H氏、ミュシャ展を訪れる。2

随分と時間が経ってしまった。

 

ちなみに、H氏ははミュシャ展を2回訪れたのであるが、それは会期最後の土曜日と、最終月曜日であった。今回記録しているのは、土曜日のことである。

 

いよいよ切符を切られて、H氏はミュシャ展展示室へと足を踏み入れた。音声ガイドが売り切れていると言う声が聞かれたが、H氏は音声ガイドを借りるつもりはなかったので、特に気にはしなかった。

 

入るとすぐに、ほんの数秒の映像があった。おじいさんがこちらへ笑いかける映像だ。H氏は何度かその映像を見、なんとなくミュシャ本人なのではないか、と思いながら確かめようと足を止めることはなく、映像に背を向けた。

 

あれはなんだ。

 

さて、見えたのはスラヴ叙事詩の第1作目、『原故郷のスラヴ民族』の部分であったのだが、H氏がそれを理解するには少し時間がかかった。その絵は、今までに見たどの絵画よりも、と比べるのも憚られるほどの衝撃をH氏にもたらしていた。

早く絵をみたい。否、すぐにはみたくない。

まだ部分しか見えていなかったのに、H氏は恐ろしささえ感じていた。この絵をみてしまったら、今までとは全く異なる自分にならなければいけない、ならざるを得ないことを、H氏は予感していた。

 

えいや、と心を決めて、H氏はその絵の前へと進むことにした。その大きさはもちろんのこと、どこまでも広がって行く夜空と満天の星々、十字を体現して見守り祈る神と使者*1、夜を赤く照らす戦火、迫り来る黒い異民族の影に、深い草むらの中で怯えまっすぐにこちらを見つめるスラヴ民族のふたり。鈍く光る手元の鎌。光の支配。すべてがH氏を掴み、世界の中へと導いていくのであった。

(とても印象的だった光について、ミュシャの絵は全体のときもあるし部分のときもあるのだが、本当にそれ自体が発光しているのではないかと思える。)

 

展示室は人で溢れており、みな上を見上げていたのをH氏は印象深く覚えている。皆が仰ぎみているなんて、不思議な光景である。これが『スラヴ叙事詩』なのか、というありきたりな言葉と、重心が浮いてくるような体の中心から震える感覚にH氏は包まれていた。こういうときは体の反応のほうが素直で、頭は中心の部分以外は冷静に働く。油絵なのに薄いなとか、上下にある黒い帯状のスペースはなんだろうとか、ちょっととびだしてるなとか、雑多な言葉を思っていた。

改めて絵を見ようとするが、あまりに大きい絵なので、遠くへ行かないと一度に絵の中のすべての要素を見ることはできない。人の視野は広いが、ピントをあわせることのできる範囲は狭いのだ、などとH氏は思っていた。
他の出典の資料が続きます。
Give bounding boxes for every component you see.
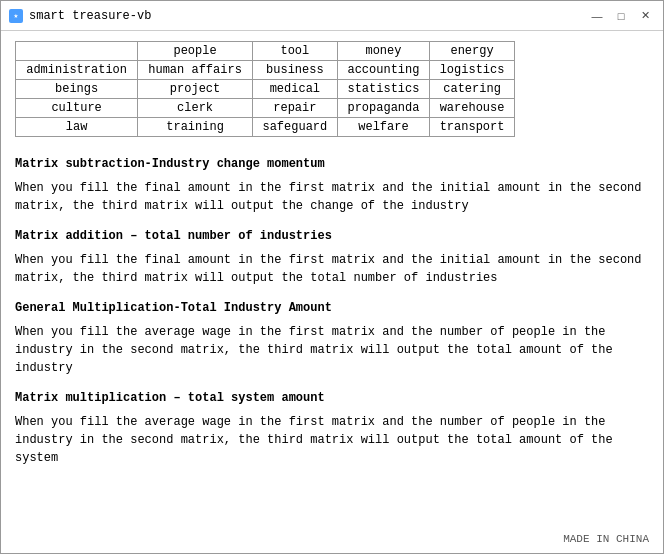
content-area: peopletoolmoneyenergyadministrationhuman… [1,31,663,529]
section-desc-0: When you fill the final amount in the fi… [15,179,649,215]
section-desc-3: When you fill the average wage in the fi… [15,413,649,467]
table-cell: law [16,118,138,137]
window-title: smart treasure-vb [29,9,151,23]
table-cell: administration [16,61,138,80]
table-row: cultureclerkrepairpropagandawarehouse [16,99,515,118]
app-icon: ★ [9,9,23,23]
main-window: ★ smart treasure-vb — □ ✕ peopletoolmone… [0,0,664,554]
table-cell: medical [252,80,337,99]
sections-container: Matrix subtraction-Industry change momen… [15,157,649,467]
table-cell: accounting [337,61,429,80]
table-row: administrationhuman affairsbusinessaccou… [16,61,515,80]
section-desc-1: When you fill the final amount in the fi… [15,251,649,287]
title-bar-left: ★ smart treasure-vb [9,9,151,23]
footer: MADE IN CHINA [1,529,663,553]
table-cell: warehouse [430,99,515,118]
close-button[interactable]: ✕ [635,6,655,26]
table-cell: catering [430,80,515,99]
table-cell: logistics [430,61,515,80]
table-cell: people [138,42,253,61]
table-cell [16,42,138,61]
title-controls: — □ ✕ [587,6,655,26]
section-2: General Multiplication-Total Industry Am… [15,301,649,377]
section-3: Matrix multiplication – total system amo… [15,391,649,467]
table-cell: propaganda [337,99,429,118]
table-cell: transport [430,118,515,137]
section-title-1: Matrix addition – total number of indust… [15,229,649,243]
section-title-3: Matrix multiplication – total system amo… [15,391,649,405]
category-table: peopletoolmoneyenergyadministrationhuman… [15,41,515,137]
footer-text: MADE IN CHINA [563,533,649,545]
table-cell: training [138,118,253,137]
section-0: Matrix subtraction-Industry change momen… [15,157,649,215]
table-cell: statistics [337,80,429,99]
section-title-2: General Multiplication-Total Industry Am… [15,301,649,315]
minimize-button[interactable]: — [587,6,607,26]
table-cell: human affairs [138,61,253,80]
maximize-button[interactable]: □ [611,6,631,26]
title-bar: ★ smart treasure-vb — □ ✕ [1,1,663,31]
table-row: beingsprojectmedicalstatisticscatering [16,80,515,99]
table-row: lawtrainingsafeguardwelfaretransport [16,118,515,137]
table-cell: clerk [138,99,253,118]
table-cell: culture [16,99,138,118]
table-cell: energy [430,42,515,61]
section-title-0: Matrix subtraction-Industry change momen… [15,157,649,171]
section-1: Matrix addition – total number of indust… [15,229,649,287]
table-cell: money [337,42,429,61]
table-cell: business [252,61,337,80]
table-cell: safeguard [252,118,337,137]
section-desc-2: When you fill the average wage in the fi… [15,323,649,377]
table-cell: welfare [337,118,429,137]
table-cell: beings [16,80,138,99]
table-cell: tool [252,42,337,61]
table-cell: project [138,80,253,99]
table-cell: repair [252,99,337,118]
table-row: peopletoolmoneyenergy [16,42,515,61]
『原故郷のスラヴ民族』の中のスラヴ民族の女性とH氏は非常に長い間対峙した。その女性は、ひどく怯えた眼で、光のない瞳で、しかし大きく見開かれた目でこちらを見つめている。H氏には、その女性がただ前の方向を見ているのではなく、現在この絵の前にいる人間を見つめ、さらにはその中身を見つめているように思えた。

 

ムハは、いかなる国の未来も、その国が歩んできた過去や歴史を知ることにかかっていることを確信していた。

ミュシャ展図録《スラヴ叙事詩》への招待 より

 ミュシャはMuchaのフランス語読みであり、チェコ語読みではムハという。

 

この女性は、今私を間違いなく見つめているのだ。そして、問いかけている。「あなたは、歴史の上に生きている自覚があるか。歴史を受け継いで生きていく覚悟があるか」

H氏は次々流れていく人の中で、いつまでもその絵を前にして立ち尽くしていたのであった。